The robots have taken the city,
From altars computers revoke;
Dr Frankenstein’s monster
has risen,
All humans are fled from
the smoke.
You cannot pick up a paper or a magazine these days without reading about how technology of one kind or another continues to improve our lives, to invest every mortal occasion with increased profit or ease. There’s little we need to do in our brave new global world that hasn’t been electronically refined or digitally enhanced, is more environmentally inoffensive, more user-friendly.
In a fashionable catchphrase, it is always time to move on; in our headlong rush forward there is no moment allowed for pause, for reflection, for taking stock. Like the technology that pervades our lives, we must continually seek betterment, offer more options and features to each other: be more like our cellphones?
I am writing this column using a sort of super-electric typewriter called a word processor. This gives me the facility to chop and change, to re-voice the clumsy phrase, to tinker to my heart’s delight. When I have finished, I will press a few keys and, in an instant, the column will be reproduced at the other end of the country.
There’s nothing to complain about when it comes to that sort of facility. The only penalty is when the technology so fascinates the human that the human loses control. Endless tinkering often displaces the enthusiasms of the mind. At the University of Cape Town college of music the invaluable musicologist, Gunther Pulvermacher, told a story about how Mendelssohn studied an original Beethoven orchestral score. In Beethoven’s day blank scorepaper was expensive and so, when he wanted to change something, Beethoven would take little strips of score, make the alterations and then paste these over the originals. Examining one of the scores, Mendelssohn found that in a passage for the cellos, Beethoven had changed and pasted about 10 times. So he patiently steamed off the alterations, numbering them, hoping for some insight into the workings of the genius mind.
What he did find was that Beethoven had explored nine variations of the original passage, taken a circular inventive tour, which brought him back to what he’d first written. The first and last versions of passage were exactly the same. That there was a lesson in Pulvermacher’s lecture about the dangers of tampering too much with artistic inspiration, is in no doubt. Pasting strips of revised passages on to scores was Beethoven’s technology, his music processor. And it got in the way.
All of which is a long introduction to some reflections on how a particular branch of current technology has quite overwhelmed, seems actually to have turned viciously on its practitioners. This is what has happened to today’s visual arts, film and television — most particularly the latter — where the advent of digital editing technology has become an electronic brute out of control.

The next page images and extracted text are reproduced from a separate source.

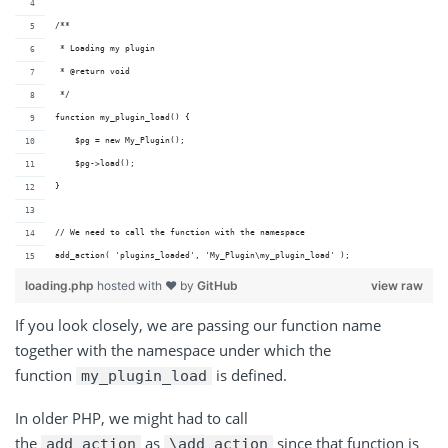
/**
 * Loading my plugin
 * @return void 
 */
function my_plugin_load() {
    $pg = new My_Plugin();
    $pg->load();
}
// We need to call the function with the namespace
add_action( 'plugins_loaded', 'My_Plugin\my_plugin_load' );
loading.php
hosted with ❤ by
GitHub
view raw
If you look closely, we are passing our function name
together with the namespace under which the
function
is defined.
my_plugin_load
In older PHP, we might had to call
the
as
since that function is
add_action
\add_action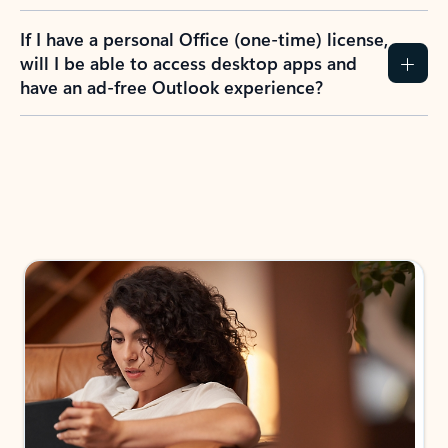
If I have a personal Office (one-time) license,
will I be able to access desktop apps and
have an ad-free Outlook experience?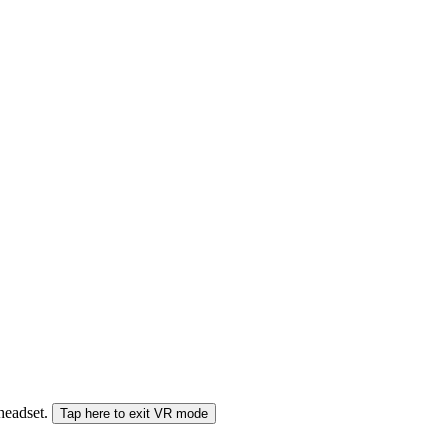
 headset.
Tap here to exit VR mode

To watch the television coverage of last Friday’s imaginative opening ceremony of the World Cup Rugby tournament was to witness an almost terrifying display of gimmicky televisual busy-ness. The entire ceremony was hostage to the vision mixers, a restless flaunting of every trick in the book. One of the featured items in the ceremony was the playing, with breathtaking virtuosity, of Australian folk themes, arranged for violin and button accordion. All this required was that a camera dwelt on the two musicians, with perhaps a close-up here and there. The music and its thrilling performance were what should have been paramount. Not so for the television director, who instead used the two minutes for his own fuss of visual pyrotechnics. He had cameras swirling and swooping, bouncing and circling the players, zooming and shifting, seemingly intent on distraction, interference.
Why? Is brilliantly performed music no longer considered capable of holding its own? Must everything be adorned with trickery? Or is it that the availability of ‘instant” technology has supervened, become of primary importance? Today’s ‘editing boxes”, the Flames and the Avids plus all the rest of them, are to their users like a new box of paints to a child. They are there, so let’s splash them around.

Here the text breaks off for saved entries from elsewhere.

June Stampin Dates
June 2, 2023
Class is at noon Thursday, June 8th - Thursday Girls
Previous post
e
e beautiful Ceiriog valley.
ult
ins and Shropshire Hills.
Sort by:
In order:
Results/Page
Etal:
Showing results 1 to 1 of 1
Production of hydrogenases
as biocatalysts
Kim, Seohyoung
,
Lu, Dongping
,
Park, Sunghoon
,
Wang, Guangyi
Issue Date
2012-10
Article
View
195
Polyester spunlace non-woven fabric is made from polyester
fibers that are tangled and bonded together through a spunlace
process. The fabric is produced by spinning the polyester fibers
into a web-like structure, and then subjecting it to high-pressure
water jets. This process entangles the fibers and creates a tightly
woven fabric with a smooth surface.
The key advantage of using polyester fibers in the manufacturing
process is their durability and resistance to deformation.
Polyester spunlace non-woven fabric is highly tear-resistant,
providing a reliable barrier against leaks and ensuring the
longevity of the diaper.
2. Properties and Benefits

Of today’s broadcasters, the BBC is among the worst offenders. Over weekends the international service, BBC World, broadcasts some interesting documentaries, many of them offering insights into the sciences. In most cases these are so distorted, so corkscrewed by visual fiddle-faddle as to be unwatchable. When an expert explains some fact or phenomenon he is bathed in violet light, superimposed on a background of antic luminous images — in fact everything possible is done to distract the viewer from absorbing what’s being said. To the visual add the contingent intrusions of sound effects and synthesised music, and the whole thing is unpalatable. It’s like being forced to ingest the soup, the fish, the meat, the trifle and the wine all from one spoon.
I am sure I will be deemed an old fogey for making these complaints. I’m more than happy to fill any role that insists that, like piped music, television’s visual corruptions are trespasses on human liberty and choice.